§ Your instructions
Take nothing but the lines from the one with "3860 Meiringen" through the one with "konser verdi" in the entries below, both ends kept, and return them exactly with pictures left out.

BEGIN Source data

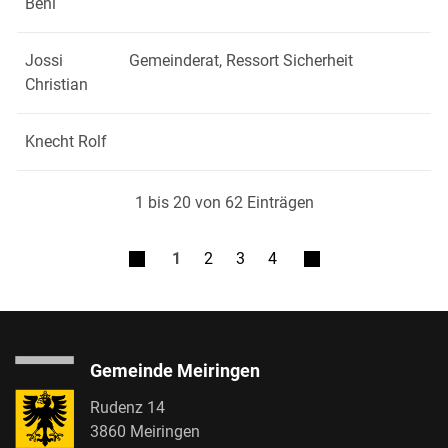
Beni
Jossi
Gemeinderat, Ressort Sicherheit
Christian
Knecht Rolf
1 bis 20 von 62 Einträgen
1
2
3
4
Gemeinde Meiringen
Rudenz 14
3860 Meiringen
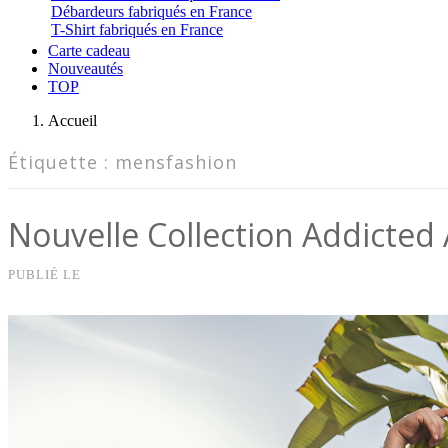
Débardeurs fabriqués en France
T-Shirt fabriqués en France
Carte cadeau
Nouveautés
TOP
Accueil
Étiquette :
mensfashion
Nouvelle Collection Addicted 
PUBLIÉ LE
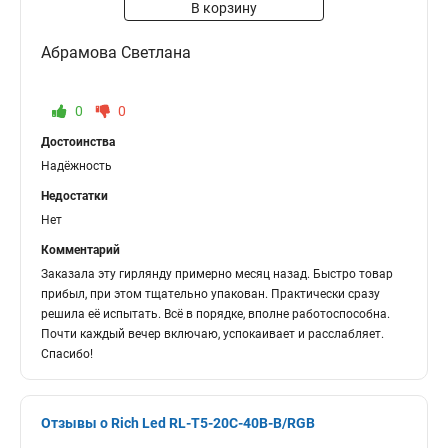
В корзину
Абрамова Светлана
0
0
Достоинства
Надёжность
Недостатки
Нет
Комментарий
Заказала эту гирлянду примерно месяц назад. Быстро товар
прибыл, при этом тщательно упакован. Практически сразу
решила её испытать. Всё в порядке, вполне работоспособна.
Почти каждый вечер включаю, успокаивает и расслабляет.
Спасибо!
Отзывы о Rich Led RL-T5-20C-40B-B/RGB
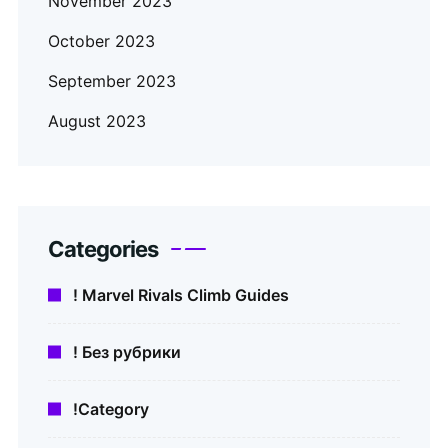
November 2023
October 2023
September 2023
August 2023
Categories
! Marvel Rivals Climb Guides
! Без рубрики
!Category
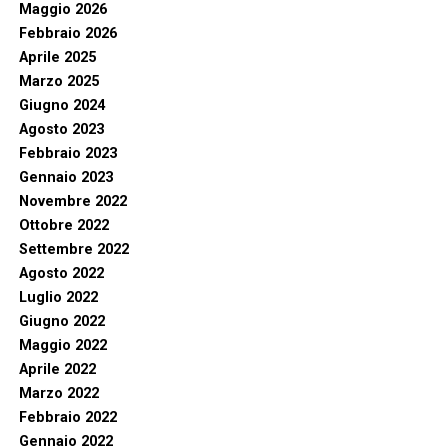
Maggio 2026
Febbraio 2026
Aprile 2025
Marzo 2025
Giugno 2024
Agosto 2023
Febbraio 2023
Gennaio 2023
Novembre 2022
Ottobre 2022
Settembre 2022
Agosto 2022
Luglio 2022
Giugno 2022
Maggio 2022
Aprile 2022
Marzo 2022
Febbraio 2022
Gennaio 2022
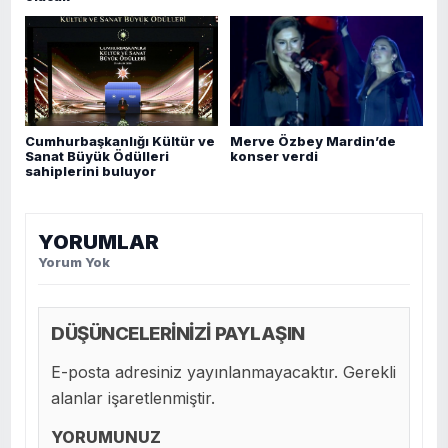
Merve Özbey Mardin’de
Cumhurbaşkanlığı Kültür ve
konser verdi
Sanat Büyük Ödülleri
sahiplerini buluyor
YORUMLAR
Yorum Yok
DÜŞÜNCELERİNİZİ PAYLAŞIN
E-posta adresiniz yayınlanmayacaktır. Gerekli
alanlar işaretlenmiştir.
YORUMUNUZ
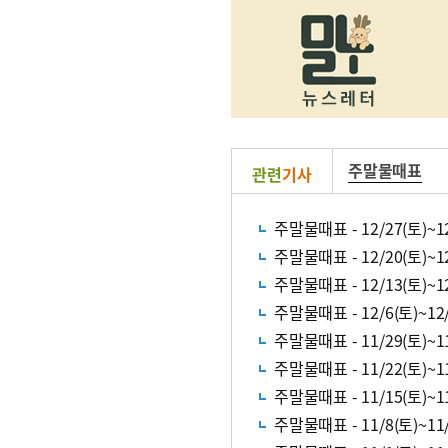
주말물때표
관련
기사
주말물때표 - 12/27(토)~12
주말물때표 - 12/20(토)~12
주말물때표 - 12/13(토)~12
주말물때표 - 12/6(토)~12/
주말물때표 - 11/29(토)~11
주말물때표 - 11/22(토)~11
주말물때표 - 11/15(토)~11
주말물때표 - 11/8(토)~11/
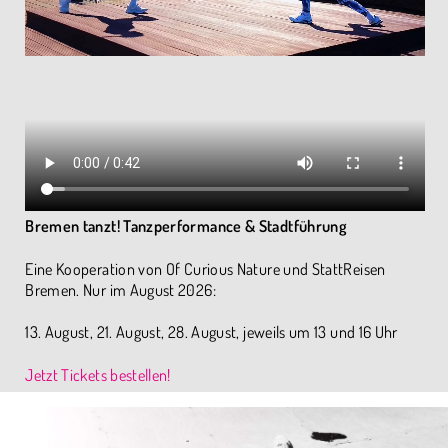
Bremen tanzt! Tanzperformance & Stadtführung
Eine Kooperation von Of Curious Nature und StattReisen
Bremen. Nur im August 2026:
13. August, 21. August, 28. August, jeweils um 13 und 16 Uhr
Jetzt Tickets bestellen!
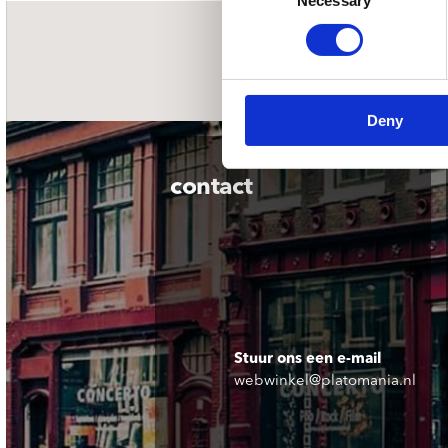
Necessary
Selection
nieuwsbrief
Deny
contact
Stuur ons een e-mail
webwinkel@platomania.nl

END Source data

§ Task output
3860 Meiringen
Débardeurs fabriqués en France
T-Shirt fabriqués en France
Carte cadeau
Nouveautés
TOP
Accueil
Étiquette :
mensfashion
Nouvelle Collection Addicted 
PUBLIÉ LE
В корзину
Абрамова Светлана
0
0
Достоинства
Надёжность
Недостатки
Нет
Комментарий
Заказала эту гирлянду примерно месяц назад. Быстро товар
прибыл, при этом тщательно упакован. Практически сразу
решила её испытать. Всё в порядке, вполне работоспособна.
Почти каждый вечер включаю, успокаивает и расслабляет.
Спасибо!
Отзывы о Rich Led RL-T5-20C-40B-B/RGB
November 2023
October 2023
September 2023
August 2023
Categories
! Marvel Rivals Climb Guides
! Без рубрики
!Category
Maggio 2026
Febbraio 2026
Aprile 2025
Marzo 2025
Giugno 2024
Agosto 2023
Febbraio 2023
Gennaio 2023
Novembre 2022
Ottobre 2022
Settembre 2022
Agosto 2022
Luglio 2022
Giugno 2022
Maggio 2022
Aprile 2022
Marzo 2022
Febbraio 2022
Gennaio 2022
Merve Özbey Mardin’de
Cumhurbaşkanlığı Kültür ve
konser verdi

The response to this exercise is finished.